RECORDS FOR THE TASK:
◇ ◇ ◇ ◇ ◇ ◇ ◇

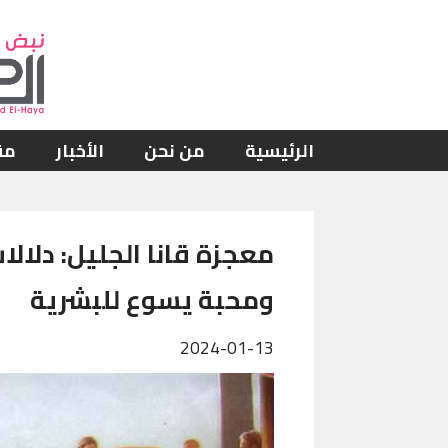
جاوز إلى المحتوى الرئيسي
Main navigation
الرئيسية
من نحن
الأخبار
مق
معجزة قانا الجليل: دلال
ومحبة يسوع للبشرية
2024-01-13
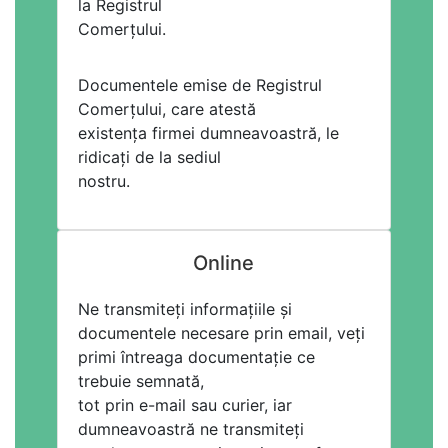
la Registrul
Comerțului.
Documentele emise de Registrul
Comerțului, care atestă
existența firmei dumneavoastră, le
ridicați de la sediul
nostru.
Online
Ne transmiteți informațiile și
documentele necesare prin email, veți
primi întreaga documentație ce
trebuie semnată,
tot prin e-mail sau curier, iar
dumneavoastră ne transmiteți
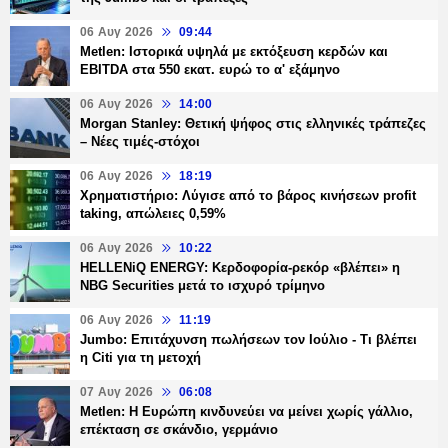
06 Αυγ 2026
09:44
Metlen: Ιστορικά υψηλά με εκτόξευση κερδών και
EBITDA στα 550 εκατ. ευρώ το α' εξάμηνο
06 Αυγ 2026
14:00
Morgan Stanley: Θετική ψήφος στις ελληνικές τράπεζες
– Νέες τιμές-στόχοι
06 Αυγ 2026
18:19
Χρηματιστήριο: Λύγισε από το βάρος κινήσεων profit
taking, απώλειες 0,59%
06 Αυγ 2026
10:22
HELLENiQ ENERGY: Κερδοφορία-ρεκόρ «βλέπει» η
NBG Securities μετά το ισχυρό τρίμηνο
06 Αυγ 2026
11:19
Jumbo: Επιτάχυνση πωλήσεων τον Ιούλιο - Τι βλέπει
η Citi για τη μετοχή
07 Αυγ 2026
06:08
Metlen: Η Ευρώπη κινδυνεύει να μείνει χωρίς γάλλιο,
επέκταση σε σκάνδιο, γερμάνιο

◇ ◇ ◇ ◇ ◇ ◇ ◇

TASK STATEMENT:
Take from the entries every line that has the string "prin".

EXERCISE SOLUTION:
documentele necesare prin email, veți
tot prin e-mail sau curier, iar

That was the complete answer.